Excerpted data below:

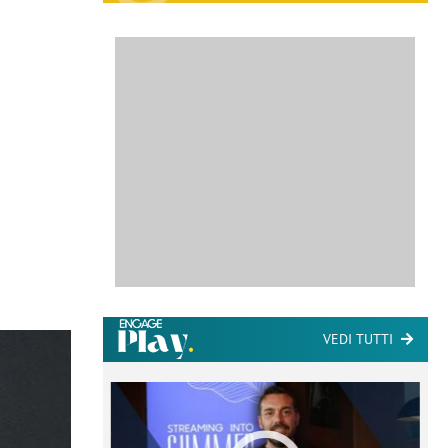
VEDI TUTTI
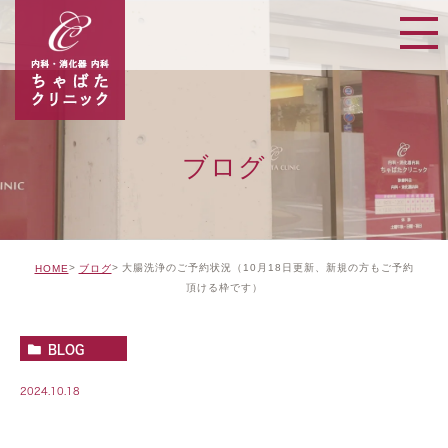
ブログ
大腸洗浄のご予約状況（10月18日更新、新規の方もご予約
HOME
ブログ
頂ける枠です）
BLOG
2024.10.18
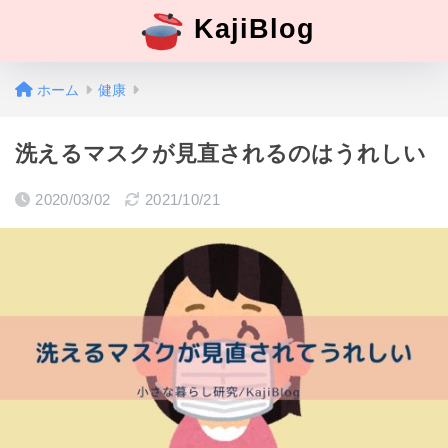
KajiBlog
ホーム
健康
洗えるマスクが見直されるのはうれしい
2020/03/02
2021/10/21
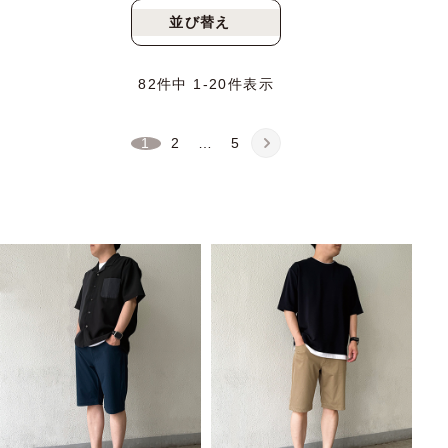
並び替え
新着順
人気順
82
件中
1
-
20
件表示
1
2
…
5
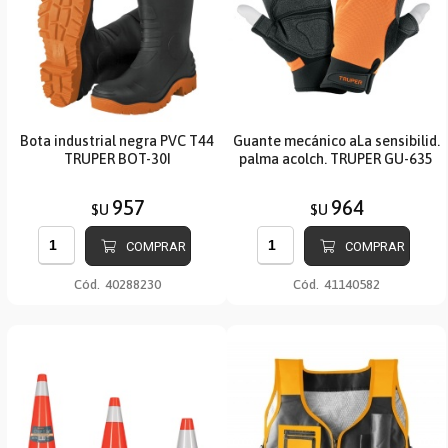
Bota industrial negra PVC T44
Guante mecánico aLa sensibilid.
TRUPER BOT-30I
palma acolch. TRUPER GU-635
957
964
$U
$U
COMPRAR
COMPRAR
Cód.
40288230
Cód.
41140582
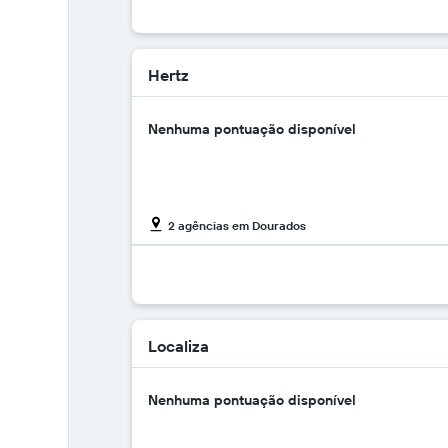
Hertz
Nenhuma pontuação disponível
2 agências em Dourados
Localiza
Nenhuma pontuação disponível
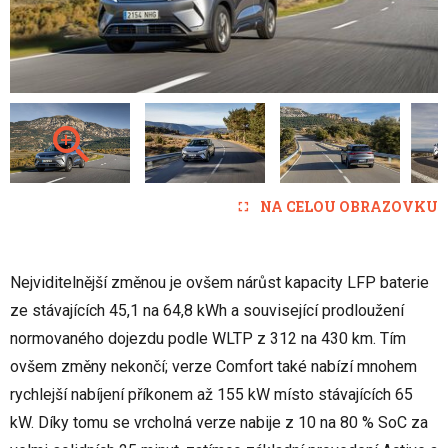
NA CELOU OBRAZOVKU
Nejviditelnější změnou je ovšem nárůst kapacity LFP baterie
ze stávajících 45,1 na 64,8 kWh a související prodloužení
normovaného dojezdu podle WLTP z 312 na 430 km. Tím
ovšem změny nekončí; verze Comfort také nabízí mnohem
rychlejší nabíjení příkonem až 155 kW místo stávajících 65
kW. Díky tomu se vrcholná verze nabije z 10 na 80 % SoC za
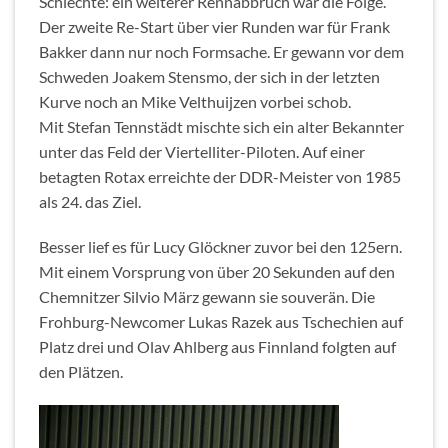
Schlechte: ein weiterer Rennabbruch war die Folge.
Der zweite Re-Start über vier Runden war für Frank
Bakker dann nur noch Formsache. Er gewann vor dem
Schweden Joakem Stensmo, der sich in der letzten
Kurve noch an Mike Velthuijzen vorbei schob.
Mit Stefan Tennstädt mischte sich ein alter Bekannter
unter das Feld der Viertelliter-Piloten. Auf einer
betagten Rotax erreichte der DDR-Meister von 1985
als 24. das Ziel.
Besser lief es für Lucy Glöckner zuvor bei den 125ern.
Mit einem Vorsprung von über 20 Sekunden auf den
Chemnitzer Silvio März gewann sie souverän. Die
Frohburg-Newcomer Lukas Razek aus Tschechien auf
Platz drei und Olav Ahlberg aus Finnland folgten auf
den Plätzen.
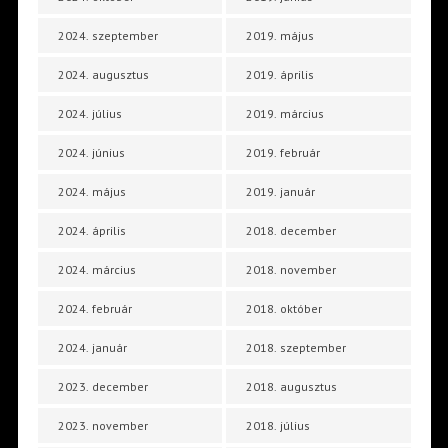
2024. szeptember
2019. május
2024. augusztus
2019. április
2024. július
2019. március
2024. június
2019. február
2024. május
2019. január
2024. április
2018. december
2024. március
2018. november
2024. február
2018. október
2024. január
2018. szeptember
2023. december
2018. augusztus
2023. november
2018. július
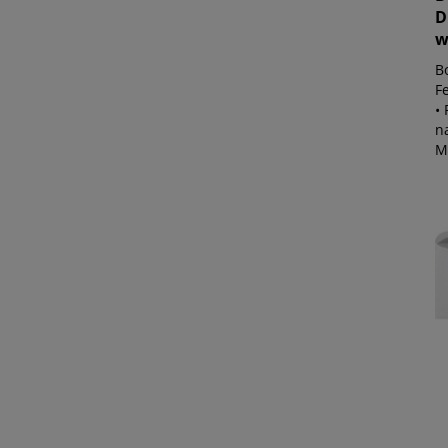
D
w
B
Fe
•
n
Ma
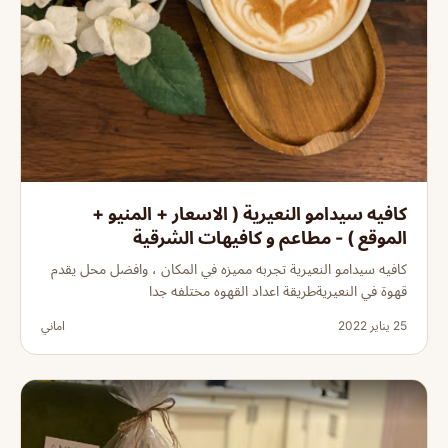
كافيه سيدامو النعيرية ( الاسعار + المنيو +
الموقع ) - مطاعم و كافيهات الشرقية
كافيه سيدامو النعيرية تجربه مميزه في المكان ، وافضل محل يقدم
قهوة في النعيريةطريقة اعداد القهوه مختلفه جدا
25 يناير 2022
اماني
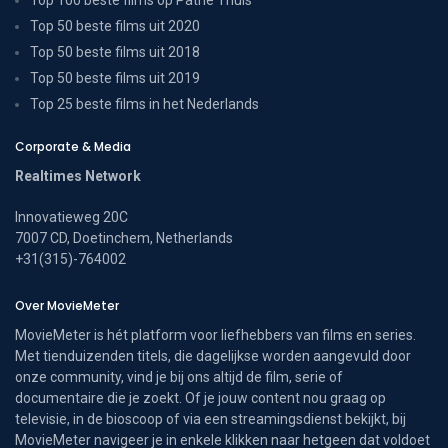
Top 50 beste films uit 2020
Top 50 beste films uit 2018
Top 50 beste films uit 2019
Top 25 beste films in het Nederlands
Corporate & Media
Realtimes Network
Innovatieweg 20C
7007 CD, Doetinchem, Netherlands
+31(315)-764002
Over MovieMeter
MovieMeter is hét platform voor liefhebbers van films en series.
Met tienduizenden titels, die dagelijkse worden aangevuld door
onze community, vind je bij ons altijd de film, serie of
documentaire die je zoekt. Of je jouw content nou graag op
televisie, in de bioscoop of via een streamingsdienst bekijkt, bij
MovieMeter navigeer je in enkele klikken naar hetgeen dat voldoet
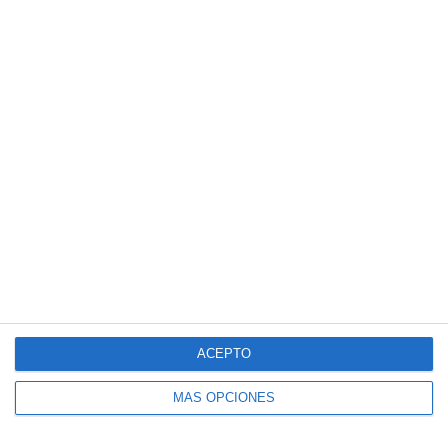
2
5
Sub 16
La Bendición de Dios
1
5
Pasión Futsal
Sub 15 (Distrito)
1
8
Club Deportivo Santa Rosa
La Fábrica de Chocolate
3
2
Pasión Futsal
Sub 12 Avanzado
1
4
Pasión Futsal
Sub 10 Avanzado
1
3
Categoria Primera
Amistad
ACEPTO
1. agosto
MÁS OPCIONES
3
1
Sub 10 Avanzado
Orense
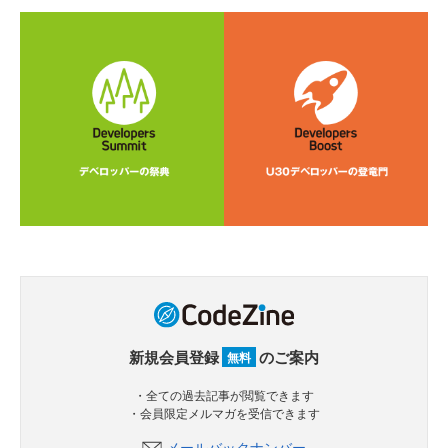
新規会員登録
のご案内
無料
・全ての過去記事が閲覧できます
・会員限定メルマガを受信できます
メールバックナンバー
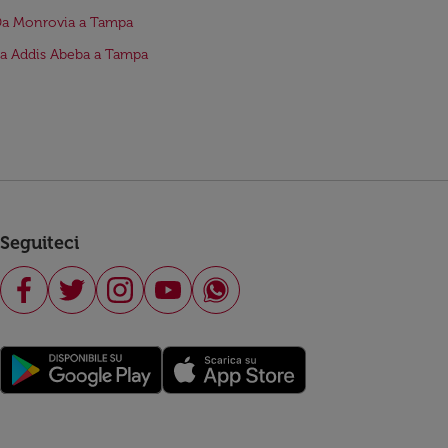
Da Monrovia a Tampa
da Addis Abeba a Tampa
Seguiteci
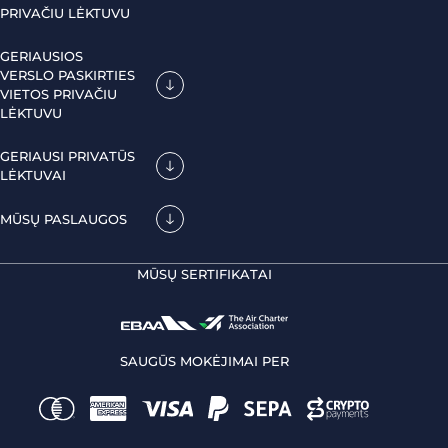
PRIVAČIU LĖKTUVU
GERIAUSIOS
VERSLO PASKIRTIES
VIETOS PRIVAČIU
LĖKTUVU
GERIAUSI PRIVATŪS
LĖKTUVAI
MŪSŲ PASLAUGOS
MŪSŲ SERTIFIKATAI
SAUGŪS MOKĖJIMAI PER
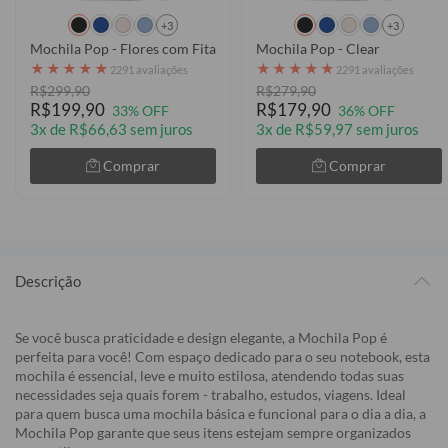
+3
+3
Mochila Pop - Flores com Fita
Mochila Pop - Clear
★
★
★
★
★
★
★
★
★
★
2291 avaliações
2291 avaliações
R$299,90
R$279,90
R$199,90
R$179,90
33% OFF
36% OFF
3x de R$66,63 sem juros
3x de R$59,97 sem juros
Comprar
Comprar
Descrição
Se você busca praticidade e design elegante, a Mochila Pop é
perfeita para você! Com espaço dedicado para o seu notebook, esta
mochila é essencial, leve e muito estilosa, atendendo todas suas
necessidades seja quais forem - trabalho, estudos, viagens. Ideal
para quem busca uma mochila básica e funcional para o dia a dia, a
Mochila Pop garante que seus itens estejam sempre organizados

End of Excerpted data.

> **Exercise directions**
Every line of the records above should be copied exactly, while the pictures are left behind.

> **Your solution**
VEDI TUTTI
ブログ
大腸洗浄のご予約状況（10月18日更新、新規の方もご予約
HOME
ブログ
頂ける枠です）
BLOG
2024.10.18
KajiBlog
ホーム
健康
洗えるマスクが見直されるのはうれしい
2020/03/02
2021/10/21
並び替え
新着順
人気順
82
件中
1
-
20
件表示
1
2
…
5
Bota industrial negra PVC T44
Guante mecánico aLa sensibilid.
TRUPER BOT-30I
palma acolch. TRUPER GU-635
957
964
$U
$U
COMPRAR
COMPRAR
Cód.
40288230
Cód.
41140582
Hertz
Nenhuma pontuação disponível
2 agências em Dourados
Localiza
Nenhuma pontuação disponível
NA CELOU OBRAZOVKU
Nejviditelnější změnou je ovšem nárůst kapacity LFP baterie
ze stávajících 45,1 na 64,8 kWh a související prodloužení
normovaného dojezdu podle WLTP z 312 na 430 km. Tím
ovšem změny nekončí; verze Comfort také nabízí mnohem
rychlejší nabíjení příkonem až 155 kW místo stávajících 65
kW. Díky tomu se vrcholná verze nabije z 10 na 80 % SoC za
Schlechte: ein weiterer Rennabbruch war die Folge.
Der zweite Re-Start über vier Runden war für Frank
Bakker dann nur noch Formsache. Er gewann vor dem
Schweden Joakem Stensmo, der sich in der letzten
Kurve noch an Mike Velthuijzen vorbei schob.
Mit Stefan Tennstädt mischte sich ein alter Bekannter
unter das Feld der Viertelliter-Piloten. Auf einer
betagten Rotax erreichte der DDR-Meister von 1985
als 24. das Ziel.
Besser lief es für Lucy Glöckner zuvor bei den 125ern.
Mit einem Vorsprung von über 20 Sekunden auf den
Chemnitzer Silvio März gewann sie souverän. Die
Frohburg-Newcomer Lukas Razek aus Tschechien auf
Platz drei und Olav Ahlberg aus Finnland folgten auf
den Plätzen.
2024. szeptember
2019. május
2024. augusztus
2019. április
2024. július
2019. március
2024. június
2019. február
2024. május
2019. január
2024. április
2018. december
2024. március
2018. november
2024. február
2018. október
2024. január
2018. szeptember
2023. december
2018. augusztus
2023. november
2018. július
D
w
B
Fe
•
n
Ma
كافيه سيدامو النعيرية ( الاسعار + المنيو +
الموقع ) - مطاعم و كافيهات الشرقية
كافيه سيدامو النعيرية تجربه مميزه في المكان ، وافضل محل يقدم
قهوة في النعيريةطريقة اعداد القهوه مختلفه جدا
25 يناير 2022
اماني
Top 50 beste films uit 2020
Top 50 beste films uit 2018
Top 50 beste films uit 2019
Top 25 beste films in het Nederlands
Corporate & Media
Realtimes Network
Innovatieweg 20C
7007 CD, Doetinchem, Netherlands
+31(315)-764002
Over MovieMeter
MovieMeter is hét platform voor liefhebbers van films en series.
Met tienduizenden titels, die dagelijkse worden aangevuld door
onze community, vind je bij ons altijd de film, serie of
documentaire die je zoekt. Of je jouw content nou graag op
televisie, in de bioscoop of via een streamingsdienst bekijkt, bij
MovieMeter navigeer je in enkele klikken naar hetgeen dat voldoet
2
5
Sub 16
La Bendición de Dios
1
5
Pasión Futsal
Sub 15 (Distrito)
1
8
Club Deportivo Santa Rosa
La Fábrica de Chocolate
3
2
Pasión Futsal
Sub 12 Avanzado
1
4
Pasión Futsal
Sub 10 Avanzado
1
3
Categoria Primera
Amistad
ACEPTO
1. agosto
MÁS OPCIONES
3
1
Sub 10 Avanzado
Orense
新規会員登録
のご案内
無料
・全ての過去記事が閲覧できます
・会員限定メルマガを受信できます
メールバックナンバー
Da Monrovia a Tampa
da Addis Abeba a Tampa
Seguiteci
PRIVAČIU LĖKTUVU
GERIAUSIOS
VERSLO PASKIRTIES
VIETOS PRIVAČIU
LĖKTUVU
GERIAUSI PRIVATŪS
LĖKTUVAI
MŪSŲ PASLAUGOS
MŪSŲ SERTIFIKATAI
SAUGŪS MOKĖJIMAI PER
+3
+3
Mochila Pop - Flores com Fita
Mochila Pop - Clear
★
★
★
★
★
★
★
★
★
★
2291 avaliações
2291 avaliações
R$299,90
R$279,90
R$199,90
R$179,90
33% OFF
36% OFF
3x de R$66,63 sem juros
3x de R$59,97 sem juros
Comprar
Comprar
Descrição
Se você busca praticidade e design elegante, a Mochila Pop é
perfeita para você! Com espaço dedicado para o seu notebook, esta
mochila é essencial, leve e muito estilosa, atendendo todas suas
necessidades seja quais forem - trabalho, estudos, viagens. Ideal
para quem busca uma mochila básica e funcional para o dia a dia, a
Mochila Pop garante que seus itens estejam sempre organizados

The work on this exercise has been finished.